Likewise it’s easy to interpret Jesus’ experience in Gethsemane
as calm, resolute submission to a pre-ordained plan instead of the
deep, sweaty struggle of a man coming to terms with his revolutionary
calling.

On the Sunday before Easter, churches often follow “The Liturgy of
the Palms” with “The Liturgy of the Passion.” This choice is usually
made when a church won’t be holding Holy Week services or, more
conspiratorially, when turnout is expected to be low on Maundy Thursday
and Good Friday. Going from the high of Palm Sunday to the high of
Easter is, as seasoned pastors know, to cheat and be cheated.

That we call these long, dense narratives “liturgies” reminds us that
when we read and hear them we are not innocent bystanders–we
are implicated in the stories; we have “work” to do in them. We are the
crowd along the streets of Jerusalem shouting, “Hosanna! Hosanna!” and
we are the same mob on Good Friday screaming, “Crucify him! Crucify
him!” As Fleming Rutledge
has noted, “the liturgy of Palm Sunday is set up to show you how you
can say one thing one minute and its opposite the next. This is the
nature of the sinful human being.”

In looking at the cruxifixion, Rutledge also says this:

What we see and hear in Jesus’ death is not just his
solidarity with the victims of this world. It is that, but it is not
only that.
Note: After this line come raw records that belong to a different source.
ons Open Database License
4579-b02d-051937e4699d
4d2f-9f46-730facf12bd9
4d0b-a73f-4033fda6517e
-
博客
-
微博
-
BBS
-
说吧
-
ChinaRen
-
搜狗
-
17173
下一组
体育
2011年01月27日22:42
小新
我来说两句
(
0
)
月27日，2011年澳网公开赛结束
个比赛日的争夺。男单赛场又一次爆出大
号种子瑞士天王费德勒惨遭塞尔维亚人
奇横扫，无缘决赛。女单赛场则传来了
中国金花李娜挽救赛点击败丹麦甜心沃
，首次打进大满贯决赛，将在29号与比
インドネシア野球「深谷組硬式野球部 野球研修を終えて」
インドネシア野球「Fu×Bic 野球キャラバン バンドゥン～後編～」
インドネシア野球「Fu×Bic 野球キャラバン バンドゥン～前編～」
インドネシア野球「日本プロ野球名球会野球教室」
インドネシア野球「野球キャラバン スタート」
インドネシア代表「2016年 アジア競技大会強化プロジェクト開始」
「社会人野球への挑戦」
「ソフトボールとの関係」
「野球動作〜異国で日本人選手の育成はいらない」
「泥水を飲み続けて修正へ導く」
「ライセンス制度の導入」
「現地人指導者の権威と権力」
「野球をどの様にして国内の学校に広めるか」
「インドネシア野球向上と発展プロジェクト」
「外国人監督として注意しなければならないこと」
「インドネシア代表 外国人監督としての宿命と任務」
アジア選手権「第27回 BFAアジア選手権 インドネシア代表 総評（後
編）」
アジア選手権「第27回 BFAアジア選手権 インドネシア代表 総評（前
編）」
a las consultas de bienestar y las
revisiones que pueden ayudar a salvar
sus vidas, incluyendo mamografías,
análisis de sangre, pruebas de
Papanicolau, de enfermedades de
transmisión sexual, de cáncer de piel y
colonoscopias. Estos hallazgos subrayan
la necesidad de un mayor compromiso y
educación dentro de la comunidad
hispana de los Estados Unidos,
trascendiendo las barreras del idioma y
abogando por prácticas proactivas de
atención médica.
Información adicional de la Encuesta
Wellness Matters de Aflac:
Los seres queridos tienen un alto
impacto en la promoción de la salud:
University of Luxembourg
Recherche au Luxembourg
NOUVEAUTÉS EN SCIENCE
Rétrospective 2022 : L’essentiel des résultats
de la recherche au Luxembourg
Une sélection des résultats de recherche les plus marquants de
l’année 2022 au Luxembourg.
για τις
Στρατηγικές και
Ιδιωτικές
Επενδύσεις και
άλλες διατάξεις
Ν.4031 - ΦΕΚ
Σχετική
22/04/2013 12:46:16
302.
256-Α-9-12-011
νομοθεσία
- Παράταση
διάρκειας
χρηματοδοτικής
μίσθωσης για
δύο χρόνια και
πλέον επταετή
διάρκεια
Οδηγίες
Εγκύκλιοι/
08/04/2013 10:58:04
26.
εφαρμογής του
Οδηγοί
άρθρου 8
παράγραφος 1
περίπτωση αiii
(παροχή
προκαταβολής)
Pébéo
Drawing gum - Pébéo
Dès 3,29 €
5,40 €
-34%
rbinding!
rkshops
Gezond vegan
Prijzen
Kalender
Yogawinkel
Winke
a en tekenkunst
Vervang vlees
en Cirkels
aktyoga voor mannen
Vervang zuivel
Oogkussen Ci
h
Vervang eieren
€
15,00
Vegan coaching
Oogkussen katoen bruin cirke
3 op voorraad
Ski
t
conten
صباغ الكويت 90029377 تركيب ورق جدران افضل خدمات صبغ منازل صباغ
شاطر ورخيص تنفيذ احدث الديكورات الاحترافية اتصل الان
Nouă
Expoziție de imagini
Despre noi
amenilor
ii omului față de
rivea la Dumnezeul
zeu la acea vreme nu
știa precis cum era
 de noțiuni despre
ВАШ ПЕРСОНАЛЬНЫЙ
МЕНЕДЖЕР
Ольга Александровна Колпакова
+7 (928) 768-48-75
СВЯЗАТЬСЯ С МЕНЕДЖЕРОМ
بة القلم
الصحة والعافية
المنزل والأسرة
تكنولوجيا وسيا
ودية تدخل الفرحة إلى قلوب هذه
What we see and hear in the Cry of Dereliction is Jesus’
identification in his Cross not only with the innocent victims of this world but also with their torturers . . . What Jesus assumes on the Cross is not only the suffering of innocents but also the wickedness of those who inflict suffering.

And when Jesus says, “Father, forgive them; for they do not know what they are doing” (Luke 23:34), “he makes himself one, not only with my pain but with my sin–because I myself, and you yourselves, and all of us ourselves, are sometimes victims of others and sometimes torturers of others and sometimes both, and when we recognize this we are, as Jesus says to the scribe, ‘not far from the kingdom.’”

To know this deeply is to do the work of Holy Week. Romantic readings
of Jesus’ passion keep us at a safe, neutral distance. The liturgy of
the palms and the liturgy of the passion put us in the thick of things
where we play many parts. And they are clarifying roles: we see our
duplicity and our honest striving; we know ourselves culpable and forgiven.

The journey is the thing. Easter breaks forth. But not yet.